Tuesday, November 25, 2014

UPDATE NEEDED MAXfocus Web Protection: Avoiding the Pitfalls (rewrite being done by Red)

MAXfocus Web Protection:
Avoiding the Pitfalls

Web Protection can be a sensitive topic in companies today. Not allowing a user to go where they once were allowed can cause hard feelings. The importance of great communication between you, the client and the client’s employees is paramount to a successful Web Protection implementation. In this article we will not only step through the configuration of Web Protection, but we will discuss how to ensure that your clients and your client’s employees are provided with necessary information and have proper expectations for this change.

What’s the First Step?
 Have an initial conversation about Web Protection with your client and ask some key questions:
“Do you currently have a written company policy on employee Internet usage”?
If your client has a policy in place, ask for a copy of it and inquire as to how they currently enforce the policy. If they don’t then have some examples of how companies are protecting themselves against legal liability with web protection.
                “Would you be interested in an evaluation on the way your company utilizes the Internet”?
Explain the value of understanding how their company’s Internet usage effects speed and productivity of their employees. Ask how much of their current bandwidth are they using? How many requests are made to social media sites a day? What applications are using the majority of bandwidth? All of these questions and more can be answered by deploying the Web Protection on the client’s computers with a policy in place that blocks nothing and then running a Web Protection Overview Report in your Dashboard: this document then becomes a powerful sales tool.

In addition to being a sales tool, this document is a road map for both a discussion with your client but a guide to a successful deployment. You can sit down with your client and show them where their employees are spending their time on the Internet and also have a complete list of websites that company utilizes for business purposes. Often times the company will want a category blocked; however, they will want a website within that category whitelisted. There is nothing worse to constantly get calls from your client telling you their business applications are blocked because you turned on Web Protection without
analyzing their current usage.

Building the first Web Protection Policy:
The first task you want to complete is to create a Web Protection Policy that does not block anything.
Click on Settings > Web Protection > Protection Policy and then click on the New button.
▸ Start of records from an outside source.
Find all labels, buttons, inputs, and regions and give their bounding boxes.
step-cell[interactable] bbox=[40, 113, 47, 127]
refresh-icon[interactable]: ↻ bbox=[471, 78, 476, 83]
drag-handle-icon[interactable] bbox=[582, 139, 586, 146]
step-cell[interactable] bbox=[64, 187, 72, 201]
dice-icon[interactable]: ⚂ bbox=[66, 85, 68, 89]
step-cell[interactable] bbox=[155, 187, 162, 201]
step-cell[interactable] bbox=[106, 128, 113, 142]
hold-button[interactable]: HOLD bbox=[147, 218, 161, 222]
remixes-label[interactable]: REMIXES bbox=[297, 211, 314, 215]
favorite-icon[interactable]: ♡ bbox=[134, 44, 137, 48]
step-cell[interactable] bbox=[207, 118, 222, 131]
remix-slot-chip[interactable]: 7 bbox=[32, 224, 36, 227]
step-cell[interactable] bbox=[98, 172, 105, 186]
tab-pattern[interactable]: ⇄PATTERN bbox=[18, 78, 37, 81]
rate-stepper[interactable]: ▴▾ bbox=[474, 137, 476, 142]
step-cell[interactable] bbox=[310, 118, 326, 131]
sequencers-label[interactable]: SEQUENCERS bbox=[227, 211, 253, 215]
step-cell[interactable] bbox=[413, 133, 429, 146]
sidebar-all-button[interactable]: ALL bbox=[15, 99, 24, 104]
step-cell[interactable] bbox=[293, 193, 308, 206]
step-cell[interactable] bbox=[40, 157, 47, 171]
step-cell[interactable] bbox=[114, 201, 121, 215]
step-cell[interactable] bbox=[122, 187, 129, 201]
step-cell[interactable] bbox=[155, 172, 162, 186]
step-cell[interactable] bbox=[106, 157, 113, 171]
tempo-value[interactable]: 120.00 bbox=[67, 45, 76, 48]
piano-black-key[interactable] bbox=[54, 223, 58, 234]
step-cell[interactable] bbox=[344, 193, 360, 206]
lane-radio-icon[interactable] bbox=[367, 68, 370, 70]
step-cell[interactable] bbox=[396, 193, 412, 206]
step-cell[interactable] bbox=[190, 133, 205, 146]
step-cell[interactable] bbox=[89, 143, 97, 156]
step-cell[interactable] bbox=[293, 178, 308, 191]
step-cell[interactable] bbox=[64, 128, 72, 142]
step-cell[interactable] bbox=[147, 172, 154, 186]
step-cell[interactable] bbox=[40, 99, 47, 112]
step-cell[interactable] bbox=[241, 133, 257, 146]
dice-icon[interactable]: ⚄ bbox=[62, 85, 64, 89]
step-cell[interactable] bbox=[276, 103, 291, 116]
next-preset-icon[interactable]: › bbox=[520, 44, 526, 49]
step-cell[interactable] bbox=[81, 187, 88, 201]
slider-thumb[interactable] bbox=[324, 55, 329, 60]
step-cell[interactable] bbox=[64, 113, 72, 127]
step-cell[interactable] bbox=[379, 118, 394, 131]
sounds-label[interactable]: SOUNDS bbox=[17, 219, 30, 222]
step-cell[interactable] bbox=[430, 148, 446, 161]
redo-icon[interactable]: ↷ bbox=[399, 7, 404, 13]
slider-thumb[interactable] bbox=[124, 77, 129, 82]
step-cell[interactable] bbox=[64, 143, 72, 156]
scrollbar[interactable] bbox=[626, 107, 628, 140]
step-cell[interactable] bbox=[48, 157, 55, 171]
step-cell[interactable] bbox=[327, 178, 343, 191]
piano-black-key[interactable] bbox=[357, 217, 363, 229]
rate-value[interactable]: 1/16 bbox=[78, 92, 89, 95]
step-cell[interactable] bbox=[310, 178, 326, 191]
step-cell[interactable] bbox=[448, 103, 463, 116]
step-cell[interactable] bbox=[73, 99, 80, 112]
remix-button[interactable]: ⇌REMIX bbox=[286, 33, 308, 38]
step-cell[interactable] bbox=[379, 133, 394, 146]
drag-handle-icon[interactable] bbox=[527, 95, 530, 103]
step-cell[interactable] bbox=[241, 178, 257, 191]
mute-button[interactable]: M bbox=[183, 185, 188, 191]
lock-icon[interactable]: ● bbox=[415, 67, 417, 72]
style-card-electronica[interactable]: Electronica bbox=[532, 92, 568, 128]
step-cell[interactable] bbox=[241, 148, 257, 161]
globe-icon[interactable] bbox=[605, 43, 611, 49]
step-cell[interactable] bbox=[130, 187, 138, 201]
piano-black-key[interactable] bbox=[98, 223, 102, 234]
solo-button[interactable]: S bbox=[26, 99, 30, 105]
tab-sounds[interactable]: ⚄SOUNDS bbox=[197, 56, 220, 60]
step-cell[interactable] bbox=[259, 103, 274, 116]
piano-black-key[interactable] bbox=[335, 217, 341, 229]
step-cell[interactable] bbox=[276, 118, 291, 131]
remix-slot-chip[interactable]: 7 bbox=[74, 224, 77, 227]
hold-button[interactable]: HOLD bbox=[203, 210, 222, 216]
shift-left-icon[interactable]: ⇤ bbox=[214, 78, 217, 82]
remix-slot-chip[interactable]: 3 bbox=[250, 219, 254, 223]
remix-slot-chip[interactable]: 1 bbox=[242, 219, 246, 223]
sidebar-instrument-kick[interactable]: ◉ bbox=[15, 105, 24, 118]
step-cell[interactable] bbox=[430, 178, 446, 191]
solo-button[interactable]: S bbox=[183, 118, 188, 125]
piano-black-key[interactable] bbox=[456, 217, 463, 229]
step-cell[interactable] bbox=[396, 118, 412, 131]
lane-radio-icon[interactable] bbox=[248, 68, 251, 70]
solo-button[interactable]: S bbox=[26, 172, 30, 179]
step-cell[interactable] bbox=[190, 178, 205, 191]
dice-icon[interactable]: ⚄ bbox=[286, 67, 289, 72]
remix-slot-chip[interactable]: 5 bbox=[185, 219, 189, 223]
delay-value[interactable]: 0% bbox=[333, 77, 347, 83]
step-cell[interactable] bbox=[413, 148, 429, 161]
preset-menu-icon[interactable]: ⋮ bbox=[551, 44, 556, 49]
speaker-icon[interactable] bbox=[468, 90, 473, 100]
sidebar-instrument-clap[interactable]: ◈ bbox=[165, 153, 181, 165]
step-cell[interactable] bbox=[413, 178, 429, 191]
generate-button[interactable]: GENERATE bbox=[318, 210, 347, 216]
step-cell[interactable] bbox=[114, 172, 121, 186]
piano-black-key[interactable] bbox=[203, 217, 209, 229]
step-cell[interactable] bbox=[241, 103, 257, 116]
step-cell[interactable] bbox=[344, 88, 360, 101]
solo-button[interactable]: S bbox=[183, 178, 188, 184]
The next step is to select a name for the policy and to select a base policy.

Open the Web Security and web Filtering and “Allow” all the existing Blocked Categories and click Save..

Creating the Web Protection Overview Report:
After a week or more has passed, run a Web Protection Overview Report:  Click on Reports > Web Protection Reports > Overview Report.

Client Conversation:
Take this report and have an in depth conversation with your client about their company’s web policy and then base your sales presentation on the value of the Web Protection Service. Be sure not to sell the service short… It has substantial value to most clients.

Deploying Web Protection:
Use the Web Filtering by URL section of the report to help guide you in building a custom policy. You want to ensure you aren’t filtering any legitimate sites they are hitting for business purposes. Since a single site may have more than one category, you don’t want to accidentally block a website that the company uses for business purposes.

Add as many of the legitimate business application sites to the whitelist as you need to in order to ensure they don’t get blocked.

The Importance of the Block Message:
The Block message should contain as much information as to why the page was blocked and who it was blocked by. It is a good idea to let the users know it is their company’s policy is why the page is blocked and it is not you the MSP blocking it.
Since this message is created using basic HTML, you can even insert the client’s company logo into the block message.
You can also use the provided variables to show the Policy Name, Category and Website Reputation:
<div>Policy: !policy!!</div>
<div>Website Category: !category!!</div>
<div>Website Reputation: !reputation!!</div>

Good Luck on you Web Protection Deployment!